■ TASK MATERIAL ■
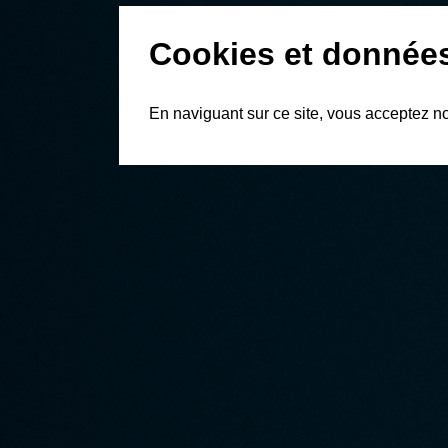
Cookies et donnée
En naviguant sur ce site, vous acceptez n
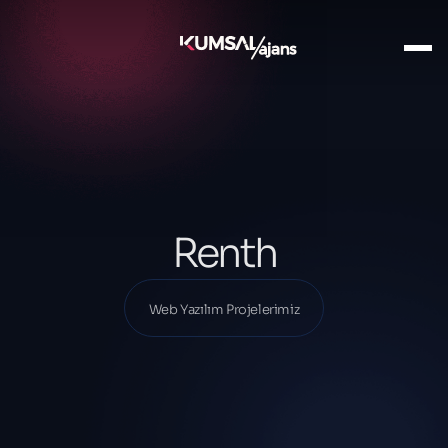
Ana Sayfa
Projelerimiz
Web Yazılım Projelerimiz
Renth
Renth
Web Yazılım Projelerimiz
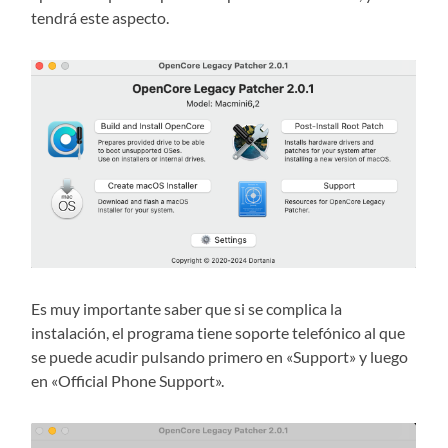
tendrá este aspecto.
Es muy importante saber que si se complica la
instalación, el programa tiene soporte telefónico al que
se puede acudir pulsando primero en «Support» y luego
en «Official Phone Support».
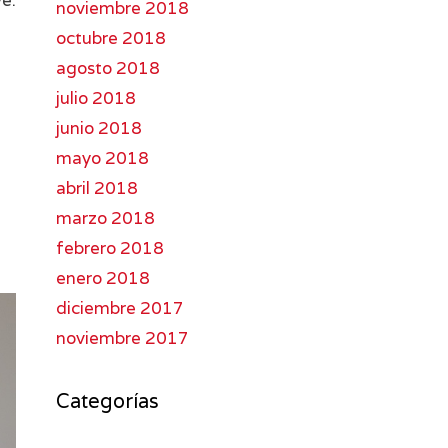
e.
noviembre 2018
octubre 2018
agosto 2018
julio 2018
junio 2018
mayo 2018
abril 2018
marzo 2018
febrero 2018
enero 2018
diciembre 2017
noviembre 2017
Categorías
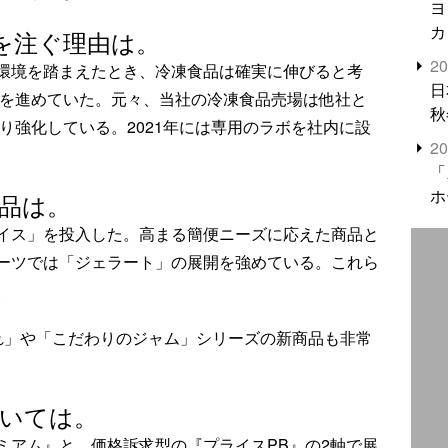
ヨ
カ
を注ぐ理由は。
2
環境を踏まえたとき、冷凍食品は確実に伸びると考
日
討を進めていた。元々、当社の冷凍食品売場は他社と
秋
より強化している。2021年には専用のラボを社内に設
2
「
ホ
商品は。
イス」を投入した。高まる簡便ニーズに応えた商品と
ーツでは「ジェラート」の展開を強めている。これら
。
れ」や「こだわりのジャム」シリーズの新商品も非常
ついては。
ミアム』と、価格訴求型の『プライスPB』の2軸で展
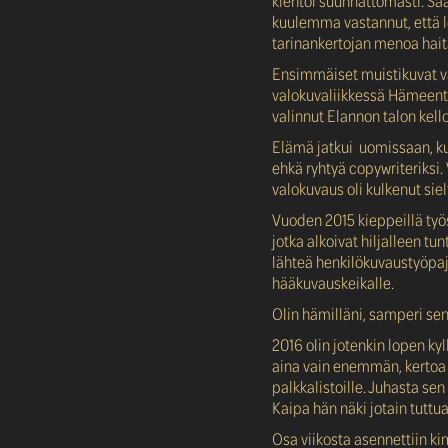
kiehtoi suunnattomasti. Saat
kuulemma vastannut, että lei
tarinankertojan menoa hai
Ensimmäiset muistikuvat va
valokuvaliikkessä Hämeentie
valinnut Elannon talon kellon
Elämä jatkui uomissaan, ku
ehkä ryhtyä copywriteriksi.
valokuvaus oli kulkenut sie
Vuoden 2015 kieppeillä työ
jotka alkoivat hiljalleen 
lähteä henkilökuvaustyöpa
hääkuvauskeikalle.
Olin hämilläni, samperi sent
2016 olin jotenkin lopen ky
aina vain enemmän, kertoa t
palkkalistoille. Juhasta se
Kaipa hän näki jotain tuttua
Osa viikosta asennettiin ki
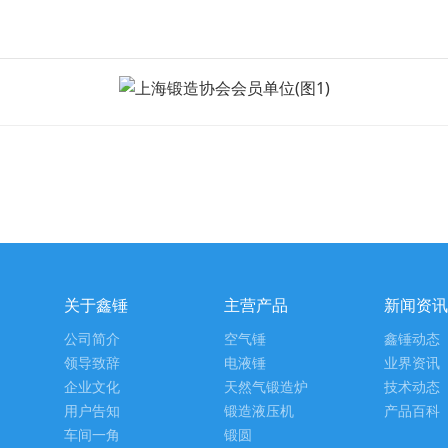
关于鑫锤
主营产品
新闻资讯
公司简介
空气锤
鑫锤动态
领导致辞
电液锤
业界资讯
企业文化
天然气锻造炉
技术动态
用户告知
锻造液压机
产品百科
车间一角
锻圆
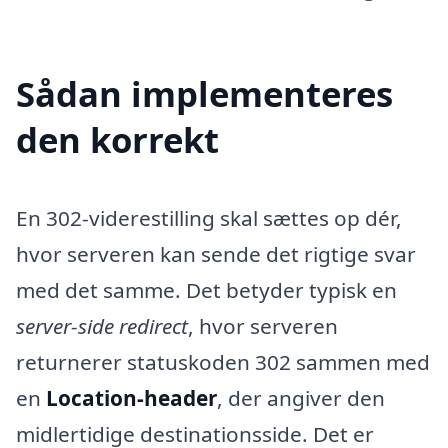
Sådan implementeres
den korrekt
En 302-viderestilling skal sættes op dér,
hvor serveren kan sende det rigtige svar
med det samme. Det betyder typisk en
server-side redirect
, hvor serveren
returnerer statuskoden 302 sammen med
en
Location-header
, der angiver den
midlertidige destinationsside. Det er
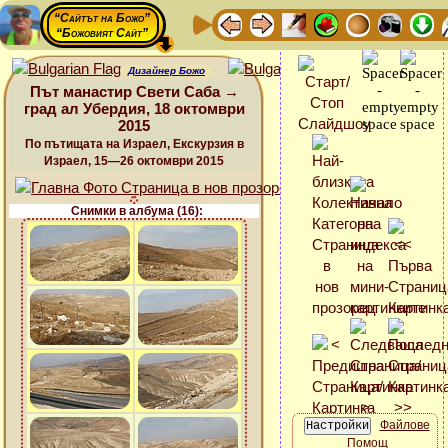
“Сайтът на Божо”
“Божовият Сайт”
Дизайнер Божо
Път манастир Свети Саба →
град ал Убердия, 18 октомври
2015
По пътищата на Израел, Екскурзия в
Израел, 15—26 октомври 2015
Снимки в албума (16):
Файлове
Помощ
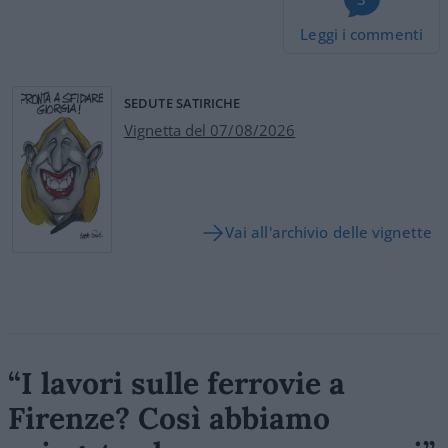
Leggi i commenti
SEDUTE SATIRICHE
Vignetta del 07/08/2026
Vai all'archivio delle vignette
“I lavori sulle ferrovie a
Firenze? Così abbiamo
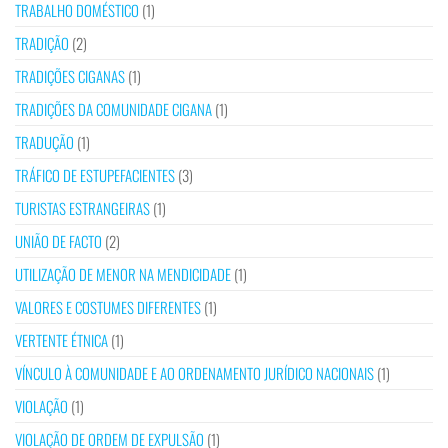
TRABALHO DOMÉSTICO
(1)
TRADIÇÃO
(2)
TRADIÇÕES CIGANAS
(1)
TRADIÇÕES DA COMUNIDADE CIGANA
(1)
TRADUÇÃO
(1)
TRÁFICO DE ESTUPEFACIENTES
(3)
TURISTAS ESTRANGEIRAS
(1)
UNIÃO DE FACTO
(2)
UTILIZAÇÃO DE MENOR NA MENDICIDADE
(1)
VALORES E COSTUMES DIFERENTES
(1)
VERTENTE ÉTNICA
(1)
VÍNCULO À COMUNIDADE E AO ORDENAMENTO JURÍDICO NACIONAIS
(1)
VIOLAÇÃO
(1)
VIOLAÇÃO DE ORDEM DE EXPULSÃO
(1)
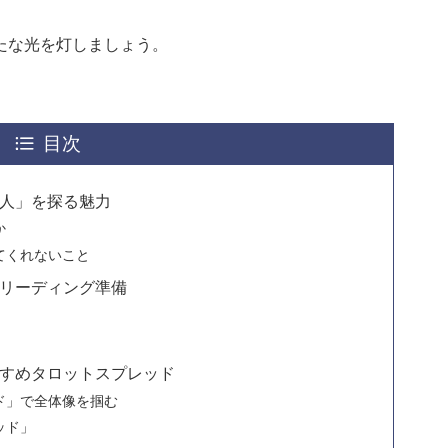
たな光を灯しましょう。
目次
人」を探る魅力
か
てくれないこと
リーディング準備
すめタロットスプレッド
ド」で全体像を掴む
ッド」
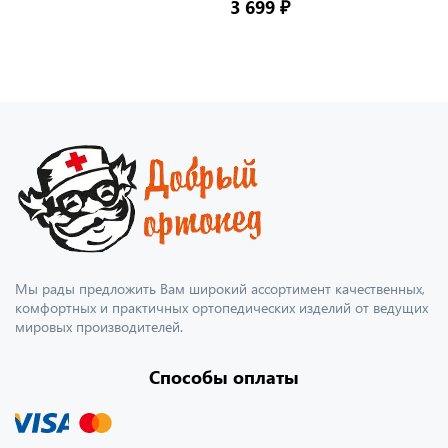
3 699 ₽
Мы рады предложить Вам широкий ассортимент качественных,
комфортных и практичных ортопедических изделий от ведущих
мировых производителей.
Способы оплаты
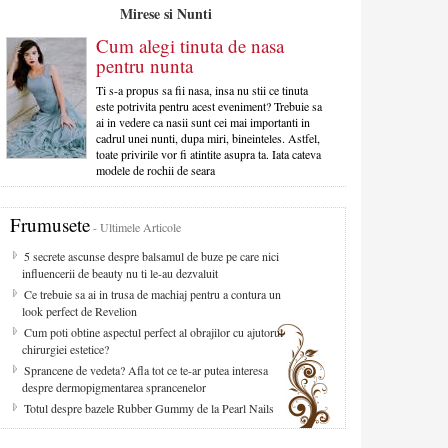
Mirese si Nunti
Cum alegi tinuta de nasa
pentru nunta
Ti s-a propus sa fii nasa, insa nu stii ce tinuta
este potrivita pentru acest eveniment? Trebuie sa
ai in vedere ca nasii sunt cei mai importanti in
cadrul unei nunti, dupa miri, bineinteles. Astfel,
toate privirile vor fi atintite asupra ta. Iata cateva
modele de rochii de seara
Frumusete
- Ultimele Articole
5 secrete ascunse despre balsamul de buze pe care nici
influencerii de beauty nu ti le-au dezvaluit
Ce trebuie sa ai in trusa de machiaj pentru a contura un
look perfect de Revelion
Cum poti obtine aspectul perfect al obrajilor cu ajutorul
chirurgiei estetice?
Sprancene de vedeta? Afla tot ce te-ar putea interesa
despre dermopigmentarea sprancenelor
Totul despre bazele Rubber Gummy de la Pearl Nails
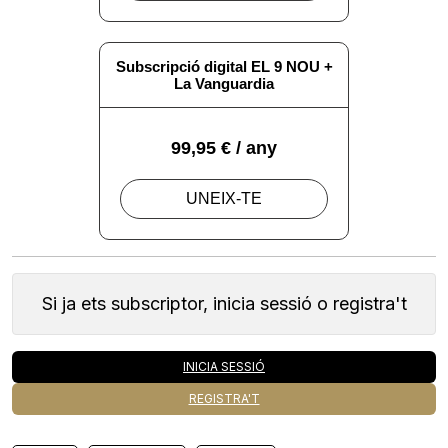
Si ja ets subscriptor, inicia sessió o registra't
INICIA SESSIÓ
REGISTRA'T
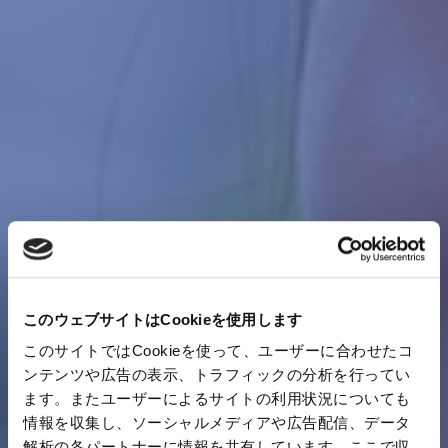
このウェブサイトはCookieを使用します
このサイトではCookieを使って、ユーザーに合わせたコ
ンテンツや広告の表示、トラフィックの分析を行ってい
ます。またユーザーによるサイトの利用状況についても
情報を収集し、ソーシャルメディアや広告配信、データ
解析の各パートナーに情報を共有しています。ここで収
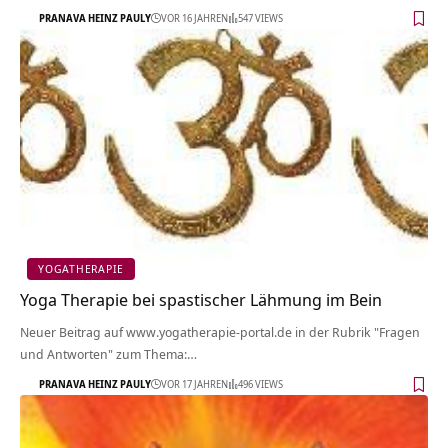
PRANAVA HEINZ PAULY
VOR 16 JAHREN
547 VIEWS
YOGATHERAPIE
Yoga Therapie bei spastischer Lähmung im Bein
Neuer Beitrag auf www.yogatherapie-portal.de in der Rubrik "Fragen
und Antworten" zum Thema:…
PRANAVA HEINZ PAULY
VOR 17 JAHREN
496 VIEWS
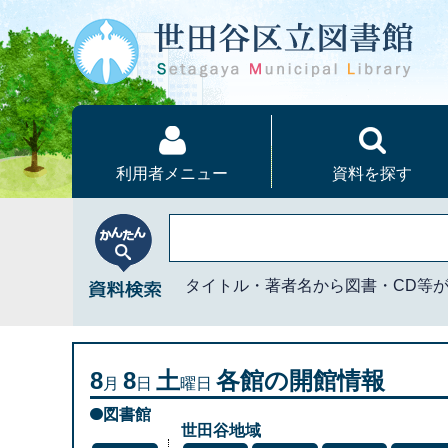
本文へ
利用者メニュー
資料を探す
かんたん資料検索
タイトル・著者名から図書・CD等
8
8
土
各館の開館情報
月
日
曜日
図書館
世田谷地域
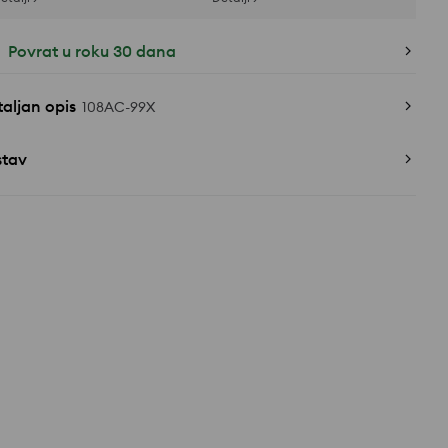
Povrat u roku 30 dana
aljan opis
108AC-99X
stav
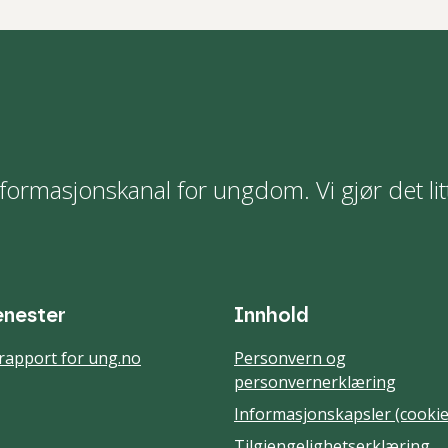
formasjonskanal for ungdom. Vi gjør det lit
enester
Innhold
rapport for ung.no
Personvern og
personvernerklæring
Informasjonskapsler (cookie
Tilgjengelighetserklæring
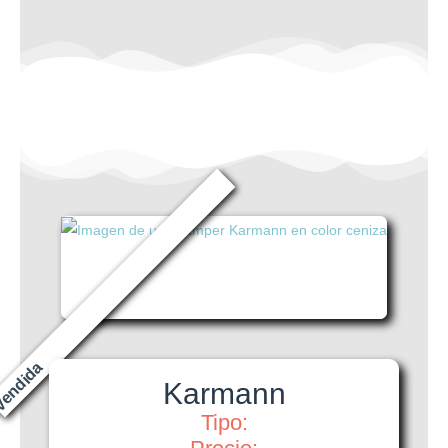
endida
Karmann
Tipo:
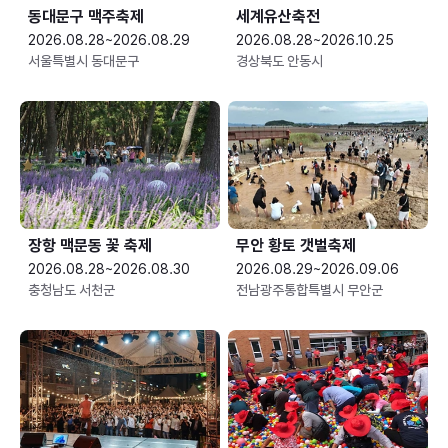
동대문구 맥주축제
세계유산축전
2026.08.28~2026.08.29
2026.08.28~2026.10.25
서울특별시 동대문구
경상북도 안동시
장항 맥문동 꽃 축제
무안 황토 갯벌축제
2026.08.28~2026.08.30
2026.08.29~2026.09.06
충청남도 서천군
전남광주통합특별시 무안군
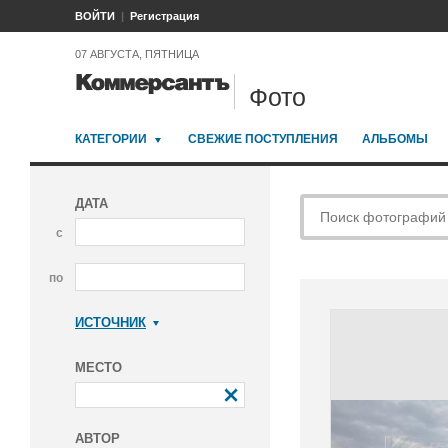
ВОЙТИ
Регистрация
07 АВГУСТА, ПЯТНИЦА
Фото
КАТЕГОРИИ
СВЕЖИЕ ПОСТУПЛЕНИЯ
АЛЬБОМЫ
ДАТА
с
по
ИСТОЧНИК
Коммерсантъ
МЕСТО
АВТОР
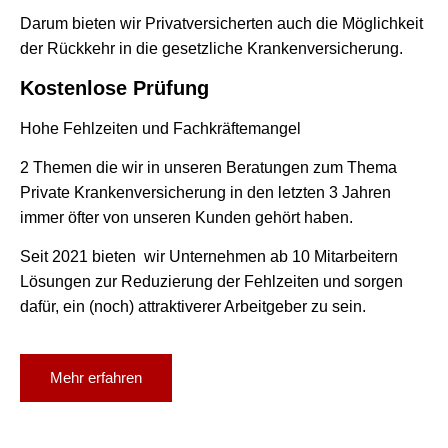
Darum bieten wir Privatversicherten auch die Möglichkeit
der Rückkehr in die gesetzliche Krankenversicherung.
Kostenlose Prüfung
Hohe Fehlzeiten und Fachkräftemangel
2 Themen die wir in unseren Beratungen zum Thema
Private Krankenversicherung in den letzten 3 Jahren
immer öfter von unseren Kunden gehört haben.
Seit 2021 bieten wir Unternehmen ab 10 Mitarbeitern
Lösungen zur Reduzierung der Fehlzeiten und sorgen
dafür, ein (noch) attraktiverer Arbeitgeber zu sein.
Mehr erfahren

■ WORK ORDER ■
In the listing above, each line with the word "Thema" is to be copied out.

■ WRITTEN ANSWER ■
und Antworten" zum Thema:…
2 Themen die wir in unseren Beratungen zum Thema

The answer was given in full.